First thing in the morning, while your bed is still warm - make your bed! Then move on through your day. Do not get into bed in the daytime. If you need to nap, use a couch or an an easy chair.
Make it clear to yourself that the bed is only used at night, for sleep.
Do this everyday, and be consistent about it.
After you have been consistent for one week, move on to the next step below.
Now that your bed has been made in the morning. The 1st step of your bedtime routine is to learn how to turn back the covers and prepare for sleep.
Some of the finer hotels I have been to have a “turn down service”. Each evening the service staff enter the room to turn down the bed.
They pull back the covers slightly, fluff the pillows, close the shades, and put a treat on the pillow.
You can do the same thing at home.
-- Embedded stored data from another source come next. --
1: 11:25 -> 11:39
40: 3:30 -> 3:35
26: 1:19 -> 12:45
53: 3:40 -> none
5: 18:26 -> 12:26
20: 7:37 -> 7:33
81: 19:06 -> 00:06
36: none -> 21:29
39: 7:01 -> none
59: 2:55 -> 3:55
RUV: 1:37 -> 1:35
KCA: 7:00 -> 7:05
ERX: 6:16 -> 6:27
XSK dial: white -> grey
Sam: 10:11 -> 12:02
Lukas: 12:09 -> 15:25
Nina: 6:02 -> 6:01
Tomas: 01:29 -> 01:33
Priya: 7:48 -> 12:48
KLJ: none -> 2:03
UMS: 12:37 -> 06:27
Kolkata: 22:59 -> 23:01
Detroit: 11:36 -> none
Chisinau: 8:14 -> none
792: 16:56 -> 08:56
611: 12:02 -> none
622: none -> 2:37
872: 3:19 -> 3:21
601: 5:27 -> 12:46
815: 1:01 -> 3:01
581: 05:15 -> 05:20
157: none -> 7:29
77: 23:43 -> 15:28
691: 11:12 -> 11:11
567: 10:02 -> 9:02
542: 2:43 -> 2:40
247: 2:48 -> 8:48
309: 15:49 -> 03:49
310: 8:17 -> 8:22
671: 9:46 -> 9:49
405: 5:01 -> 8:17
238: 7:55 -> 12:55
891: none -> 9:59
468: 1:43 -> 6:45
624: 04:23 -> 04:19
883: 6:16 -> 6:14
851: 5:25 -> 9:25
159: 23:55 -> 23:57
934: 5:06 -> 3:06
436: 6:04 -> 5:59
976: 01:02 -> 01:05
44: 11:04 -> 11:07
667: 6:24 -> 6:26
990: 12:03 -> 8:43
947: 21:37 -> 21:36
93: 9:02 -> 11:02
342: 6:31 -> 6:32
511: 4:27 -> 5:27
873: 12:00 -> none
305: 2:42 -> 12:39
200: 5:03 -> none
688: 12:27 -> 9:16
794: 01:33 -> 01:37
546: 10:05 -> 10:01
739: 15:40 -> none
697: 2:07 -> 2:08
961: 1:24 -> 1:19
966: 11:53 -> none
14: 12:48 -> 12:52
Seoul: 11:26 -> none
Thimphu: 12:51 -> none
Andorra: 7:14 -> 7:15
Starting with your own turn down service. This will help you separate the day and the night.
1. It all starts with making your bed every morning
2. In the evening before bed, close the shades and curtains to darken your room
3. Pull back the sheets on each side to make a 30 degree fold at the corner of the bed
4. Fluff your pillow
5. Put a treat on your pillow which can be a non-food item such as a flower, a picture, an affirmation on decorative paper, or an ornament
6. Go and brush your teeth, wash your face, and change into your sleeping attire.
7. When you return give thanks for the “hotel style turn down”, for the day you had, and for the refreshing sleep you are about to enjoy
8. Climb into bed and let yourself drift off
Start by being consistent with making your bed in the morning, and your turn down service at night. Once you get the hang of it, add something new to your bedtime routine such as relaxing music, or peaceful nature sounds set to a timer. This will help you fall asleep easier.
Sleep deprivation is responsible for mood changes, errors, lack of focus and reduced memory. Start to reverse all of these problems by fixing the source.
Practice your bedtime routine each day to start reinforcing the importance of good sleep.
The better you sleep, the better you will feel and the happier you will be.
I like to lay on my bed when I read, or do some work on the computer. It’s a warm and comfortable place. But what happens is all those memories I create when I work there get associated to the bed.
When I started to make my bed each day and only use the bed for sleep. I was able to keep a better separation between my daily work activities, and my sleep.
This helps me sleep deeper, with far less “early morning wake-ups” dreaming about things I can't change.